Praktik gender dalam disinfeksi: perbedaan pelecehan antara pria dan wanita
Demikian pula, Christine High, seorang mahasiswi berusia 22 tahun di California State University, Los Angeles, kehilangan nyawanya saat melakukan ritual perpeloncoan untuk perkumpulan mahasiswi Alpha Kappa Alpha. Berbeda dengan penindasan laki-laki yang berfokus pada ketahanan fisik, penindasan terhadap perempuan sering kali berfokus pada manipulasi psikologis dan tekanan sosial. Christine dan janji lainnya dibawa ke pantai pada malam hari dan dipaksa melakukan tugas yang menuntut fisik di dalam air, yang menyebabkan mereka tenggelam secara tragis. Insiden yang menimpa perempuan sering kali melibatkan pemaksaan emosional, kurang tidur, penghinaan verbal, dan kritik berdasarkan penampilan.
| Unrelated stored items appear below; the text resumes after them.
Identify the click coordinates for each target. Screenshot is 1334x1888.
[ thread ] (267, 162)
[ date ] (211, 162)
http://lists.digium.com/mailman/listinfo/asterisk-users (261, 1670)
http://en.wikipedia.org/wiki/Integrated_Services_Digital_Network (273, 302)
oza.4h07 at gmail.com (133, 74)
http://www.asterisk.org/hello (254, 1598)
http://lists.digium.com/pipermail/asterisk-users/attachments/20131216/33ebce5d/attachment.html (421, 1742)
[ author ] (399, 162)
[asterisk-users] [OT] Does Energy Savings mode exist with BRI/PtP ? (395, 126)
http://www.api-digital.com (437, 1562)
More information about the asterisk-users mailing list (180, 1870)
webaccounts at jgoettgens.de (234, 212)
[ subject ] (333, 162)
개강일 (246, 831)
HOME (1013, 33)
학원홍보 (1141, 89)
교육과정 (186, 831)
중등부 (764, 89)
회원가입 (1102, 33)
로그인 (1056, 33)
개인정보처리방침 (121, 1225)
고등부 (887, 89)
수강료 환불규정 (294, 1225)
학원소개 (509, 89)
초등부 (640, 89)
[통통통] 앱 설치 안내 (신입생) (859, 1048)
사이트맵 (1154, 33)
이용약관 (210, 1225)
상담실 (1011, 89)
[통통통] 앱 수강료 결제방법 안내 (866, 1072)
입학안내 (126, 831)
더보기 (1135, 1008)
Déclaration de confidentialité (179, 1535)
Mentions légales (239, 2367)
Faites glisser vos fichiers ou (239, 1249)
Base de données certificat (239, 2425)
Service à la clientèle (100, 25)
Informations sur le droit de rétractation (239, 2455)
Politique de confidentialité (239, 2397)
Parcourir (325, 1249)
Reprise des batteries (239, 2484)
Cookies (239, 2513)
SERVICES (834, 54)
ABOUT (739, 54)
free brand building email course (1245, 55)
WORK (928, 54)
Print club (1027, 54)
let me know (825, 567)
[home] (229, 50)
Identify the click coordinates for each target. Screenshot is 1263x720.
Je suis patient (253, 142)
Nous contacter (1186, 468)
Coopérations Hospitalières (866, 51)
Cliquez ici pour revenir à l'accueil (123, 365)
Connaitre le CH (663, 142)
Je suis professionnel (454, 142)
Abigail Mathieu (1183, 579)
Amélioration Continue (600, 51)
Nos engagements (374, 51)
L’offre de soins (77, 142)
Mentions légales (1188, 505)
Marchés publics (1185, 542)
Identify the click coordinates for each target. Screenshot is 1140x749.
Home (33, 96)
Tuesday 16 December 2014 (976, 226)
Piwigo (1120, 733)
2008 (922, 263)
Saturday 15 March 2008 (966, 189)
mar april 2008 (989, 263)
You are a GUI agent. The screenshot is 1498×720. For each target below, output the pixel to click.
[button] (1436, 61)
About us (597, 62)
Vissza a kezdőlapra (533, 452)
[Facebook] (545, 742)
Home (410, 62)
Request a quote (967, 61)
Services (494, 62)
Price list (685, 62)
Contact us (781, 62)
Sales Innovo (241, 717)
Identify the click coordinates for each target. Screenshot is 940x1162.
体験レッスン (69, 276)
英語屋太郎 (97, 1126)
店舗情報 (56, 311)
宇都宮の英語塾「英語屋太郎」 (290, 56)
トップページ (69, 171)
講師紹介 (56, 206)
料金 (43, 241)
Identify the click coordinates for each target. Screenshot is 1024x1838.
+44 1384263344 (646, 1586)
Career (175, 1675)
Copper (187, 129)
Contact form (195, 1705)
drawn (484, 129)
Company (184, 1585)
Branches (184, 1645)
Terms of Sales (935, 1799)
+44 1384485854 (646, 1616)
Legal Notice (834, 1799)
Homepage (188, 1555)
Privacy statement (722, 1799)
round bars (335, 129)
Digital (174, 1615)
Sekitar 45% insiden yang dialami perempuan melibatkan pelecehan psikologis, yang dapat menyebabkan kecemasan, depresi, dan PTSD.
Studi menunjukkan pola-pola gender yang berbeda dalam praktik perpeloncoan, dengan insiden laki-laki biasanya melibatkan minuman keras, kekerasan fisik, dan tes ketahanan, sejalan dengan ekspektasi masyarakat terhadap maskulinitas. Laki-laki sering kali menjalani tugas-tugas berisiko tinggi yang menekankan agresi dan daya saing, yang berujung pada cedera, penyalahgunaan zat, dan penindasan emosional. Misalnya, lebih dari separuh insiden laki-laki melibatkan alkohol atau kekerasan fisik, yang dapat menyebabkan gangguan penggunaan narkoba kronis dan PTSD. Laki-laki juga cenderung menghindari mencari dukungan kesehatan mental setelahnya, didorong oleh ekspektasi masyarakat untuk menekan kerentanan. Sebaliknya, akal-akalan perempuan lebih fokus pada dinamika sosial, intimidasi psikologis, dan penampilan. Antara 40% dan 60% atlet wanita dan anggota mahasiswi melaporkan pengalaman yang sebagian besar bersifat sosial atau psikologis. Jenis penindasan ini dapat mencakup penghinaan di depan umum, tindakan perbudakan, kurang tidur, dan pemeriksaan ulang paksa terhadap citra tubuh, yang sering kali menyebabkan peningkatan kecemasan, rendahnya harga diri, dan gangguan citra tubuh seperti gangguan makan. Hirarki sosial dalam ritual ini mengucilkan dan mempermalukan peserta perempuan, yang berdampak jangka panjang pada harga diri dan kepercayaan antarpribadi.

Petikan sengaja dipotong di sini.